Borago brachte sein Boot neben die Piragua des Häuptlings. Surkut blickte ihn an und nickte.
„Gut. Ich sehe, ihr tragt Wunden. Ihr habt gekämpft, und ich hoffe, ihr habt möglichst viele der räudigen Hunde, die dem Gekläff des närrischen Tubuago folgen, umgebracht.“
Borago schüttelte den Kopf. „Es war anders.“
Surkuts Augen weiteten sich, sein Mund verzerrte sich, seine Miene wurde zu einer Grimasse der Wut und Bestürzung. „Wie? Ihr habt verloren? Ihr habt Prügel bezogen und habt euch fortjagen lassen? Ist es so?“
Borago sah betreten ins Wasser, doch Surkut schrie ihn an: „Berichte, oder ich steche dich mit dem Kaoba, dem Häuptlingsmesser!“
Borago begann zu sprechen. Wohl oder übel mußte er die Geschehnisse auf der Ilha de Maracá schildern. Aber er verschweig, daß sie wegen der fünf Mädchen am Südstrand gelandet waren, und seine Kumpane hüteten sich, auf die wahre Ursache, die schließlich zum Kampf mit den „Viracocha“ geführt hatte, hinzuweisen.
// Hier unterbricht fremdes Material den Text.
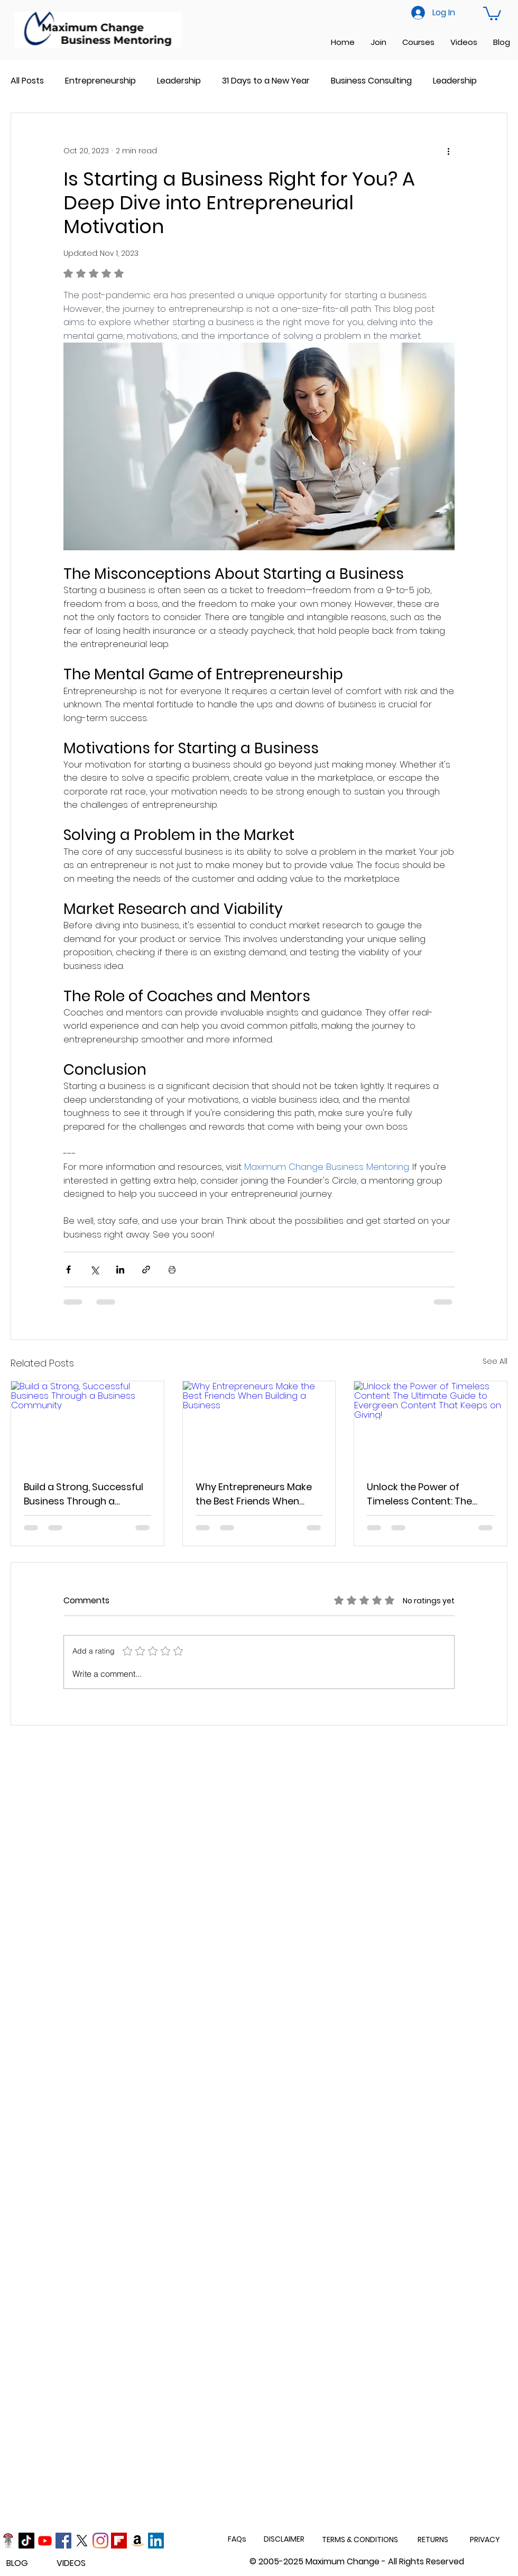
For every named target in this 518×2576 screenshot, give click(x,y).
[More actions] (448, 151)
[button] (492, 13)
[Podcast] (8, 2541)
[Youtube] (45, 2541)
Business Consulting (371, 81)
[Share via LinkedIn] (120, 1269)
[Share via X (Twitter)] (94, 1269)
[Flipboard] (119, 2541)
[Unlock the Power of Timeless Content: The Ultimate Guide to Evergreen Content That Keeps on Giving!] (430, 1424)
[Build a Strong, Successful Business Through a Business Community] (87, 1424)
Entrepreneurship (100, 81)
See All (495, 1361)
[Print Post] (172, 1269)
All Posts (27, 81)
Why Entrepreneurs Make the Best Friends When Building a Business (254, 1494)
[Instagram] (100, 2541)
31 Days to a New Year (266, 81)
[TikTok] (26, 2541)
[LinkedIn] (156, 2541)
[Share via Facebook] (68, 1269)
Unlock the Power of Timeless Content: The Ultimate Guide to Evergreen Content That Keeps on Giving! (423, 1494)
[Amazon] (137, 2541)
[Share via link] (146, 1269)
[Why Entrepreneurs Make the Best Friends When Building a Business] (259, 1424)
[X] (82, 2541)
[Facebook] (63, 2541)
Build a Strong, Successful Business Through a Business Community (83, 1494)
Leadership (179, 81)
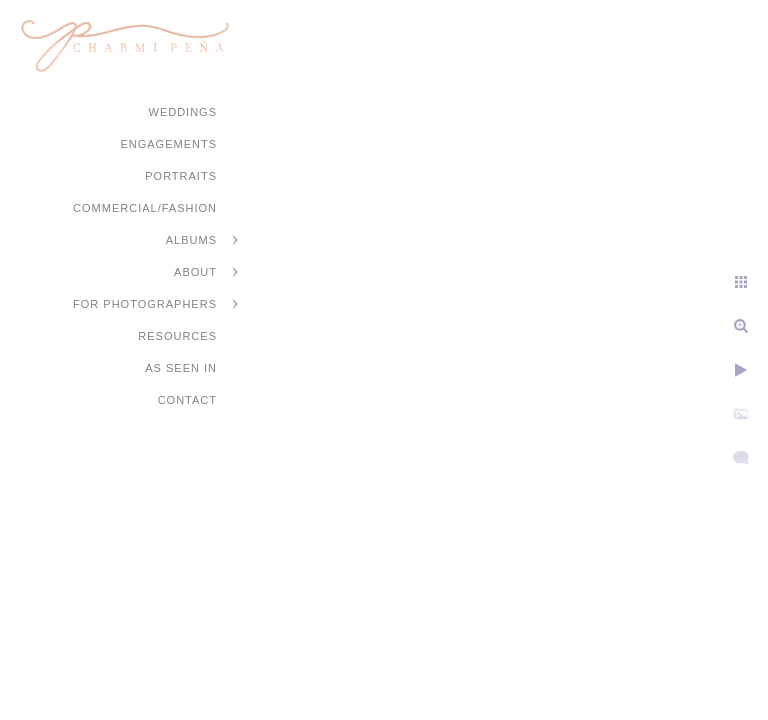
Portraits (181, 176)
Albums (191, 240)
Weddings (183, 112)
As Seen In (181, 368)
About (195, 272)
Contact (187, 400)
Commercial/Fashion (145, 208)
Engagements (168, 144)
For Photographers (145, 304)
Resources (177, 336)
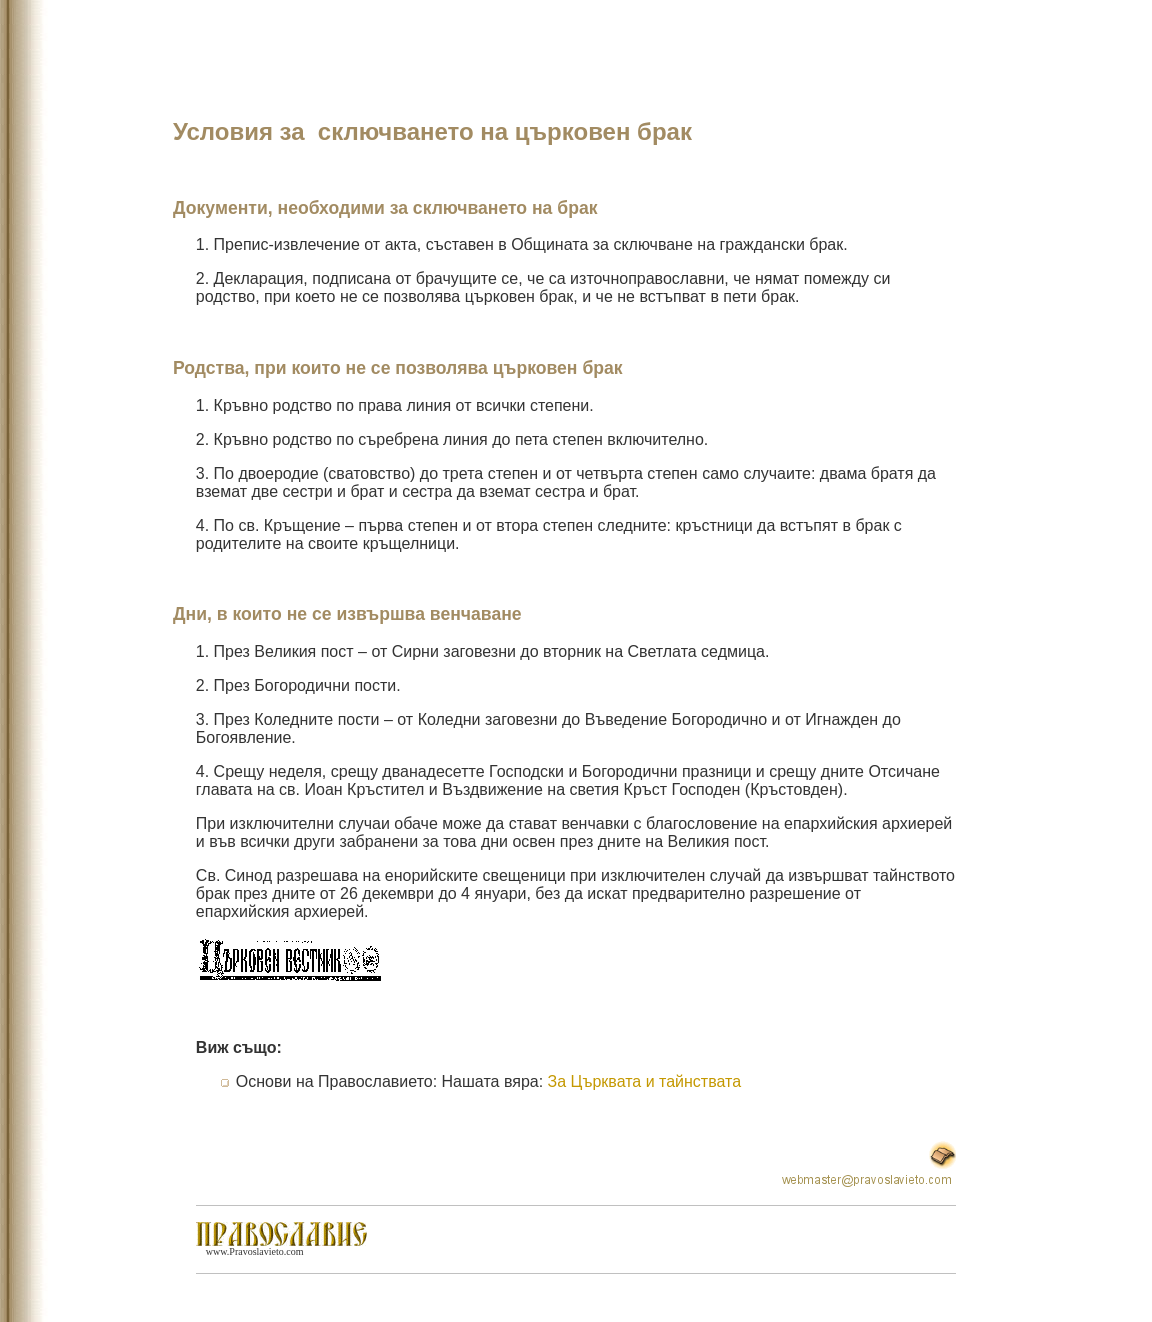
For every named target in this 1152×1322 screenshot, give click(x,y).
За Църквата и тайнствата (645, 1081)
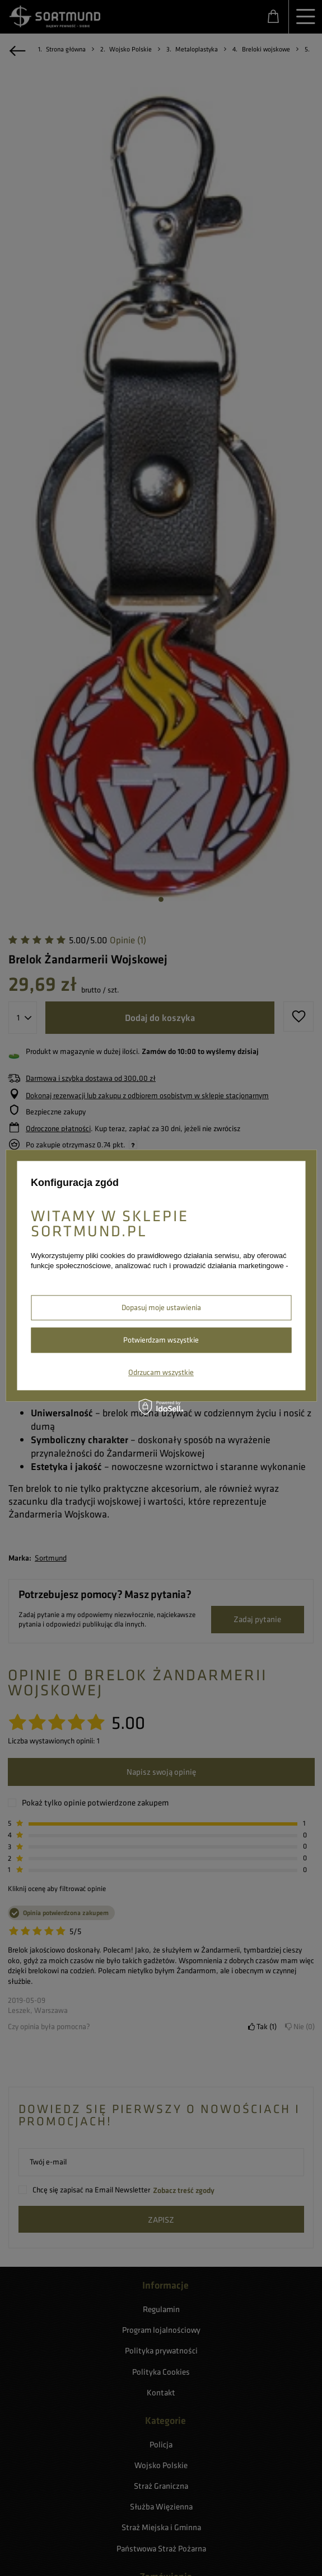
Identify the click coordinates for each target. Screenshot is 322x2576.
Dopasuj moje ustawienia (161, 1307)
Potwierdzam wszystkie (161, 1340)
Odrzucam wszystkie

Surkut hätte Borago getötet, wenn er dies erfahren hätte.
So aber beruhigte er sich allmählich und sagte, als Borago geendet hatte: „Sie haben also ein großes Schiff, und ihr wolltet es ihnen wegnehmen. Aber sie haben auch die Feuerrohre, deren Brüllen selbst wir ganz schwach vernehmen konnten. Ihr habt euch tapfer verhalten, und es ehrt dich, Borago, daß du mir das Schiff holen wolltest.“
„Ich weiß, daß es schon lange dein Wunsch ist, ein solches Schiff zu besitzen“, sagte Borago.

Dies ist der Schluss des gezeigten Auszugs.